What needs to be done: Return only that part of the material below which starts with the line containing "所介護を提供している時間数で除して得た数が1以上確保されるた" and goes on through the line containing "Согласие на обработку персональных данных", restated exactly.
+ + + + + + +
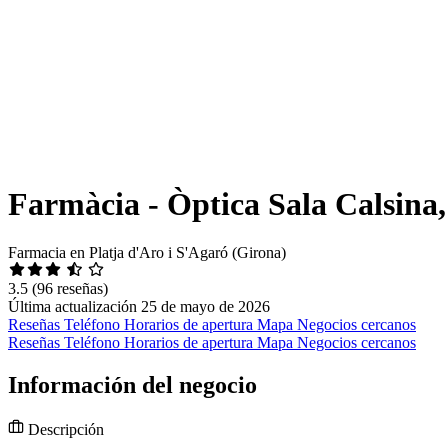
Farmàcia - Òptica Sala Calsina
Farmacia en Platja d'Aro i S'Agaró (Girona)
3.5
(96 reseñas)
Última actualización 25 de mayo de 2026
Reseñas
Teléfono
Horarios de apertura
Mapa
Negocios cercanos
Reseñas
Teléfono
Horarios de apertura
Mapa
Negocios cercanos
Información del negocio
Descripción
+ + + + + + +
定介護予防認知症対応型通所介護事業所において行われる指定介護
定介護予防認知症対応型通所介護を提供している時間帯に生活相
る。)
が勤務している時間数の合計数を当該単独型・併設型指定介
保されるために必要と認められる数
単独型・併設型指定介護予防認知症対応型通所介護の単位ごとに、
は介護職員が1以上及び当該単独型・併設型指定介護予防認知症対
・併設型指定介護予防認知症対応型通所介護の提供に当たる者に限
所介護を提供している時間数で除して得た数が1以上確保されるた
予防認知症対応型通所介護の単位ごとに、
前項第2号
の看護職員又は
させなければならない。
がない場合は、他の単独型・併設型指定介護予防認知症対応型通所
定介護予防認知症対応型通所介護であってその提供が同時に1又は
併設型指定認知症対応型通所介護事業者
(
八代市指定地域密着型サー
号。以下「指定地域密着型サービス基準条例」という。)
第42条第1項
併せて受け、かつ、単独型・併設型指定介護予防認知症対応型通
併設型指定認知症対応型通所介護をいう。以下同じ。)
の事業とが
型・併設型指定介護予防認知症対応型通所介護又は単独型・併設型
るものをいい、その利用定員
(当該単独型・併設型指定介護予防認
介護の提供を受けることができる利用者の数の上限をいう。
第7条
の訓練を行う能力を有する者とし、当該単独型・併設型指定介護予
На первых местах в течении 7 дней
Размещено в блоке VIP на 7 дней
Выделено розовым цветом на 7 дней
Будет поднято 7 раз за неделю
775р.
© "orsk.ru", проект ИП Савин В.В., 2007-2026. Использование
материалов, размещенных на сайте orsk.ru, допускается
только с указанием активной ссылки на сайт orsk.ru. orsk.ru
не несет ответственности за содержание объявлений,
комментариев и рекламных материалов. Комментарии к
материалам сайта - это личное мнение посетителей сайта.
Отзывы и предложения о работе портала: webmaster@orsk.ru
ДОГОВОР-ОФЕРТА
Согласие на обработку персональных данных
+ + + + + + +
Reply:
所介護を提供している時間数で除して得た数が1以上確保されるた
予防認知症対応型通所介護の単位ごとに、
前項第2号
の看護職員又は
させなければならない。
がない場合は、他の単独型・併設型指定介護予防認知症対応型通所
定介護予防認知症対応型通所介護であってその提供が同時に1又は
併設型指定認知症対応型通所介護事業者
(
八代市指定地域密着型サー
号。以下「指定地域密着型サービス基準条例」という。)
第42条第1項
併せて受け、かつ、単独型・併設型指定介護予防認知症対応型通
併設型指定認知症対応型通所介護をいう。以下同じ。)
の事業とが
型・併設型指定介護予防認知症対応型通所介護又は単独型・併設型
るものをいい、その利用定員
(当該単独型・併設型指定介護予防認
介護の提供を受けることができる利用者の数の上限をいう。
第7条
の訓練を行う能力を有する者とし、当該単独型・併設型指定介護予
На первых местах в течении 7 дней
Размещено в блоке VIP на 7 дней
Выделено розовым цветом на 7 дней
Будет поднято 7 раз за неделю
775р.
© "orsk.ru", проект ИП Савин В.В., 2007-2026. Использование
материалов, размещенных на сайте orsk.ru, допускается
только с указанием активной ссылки на сайт orsk.ru. orsk.ru
не несет ответственности за содержание объявлений,
комментариев и рекламных материалов. Комментарии к
материалам сайта - это личное мнение посетителей сайта.
Отзывы и предложения о работе портала: webmaster@orsk.ru
ДОГОВОР-ОФЕРТА
Согласие на обработку персональных данных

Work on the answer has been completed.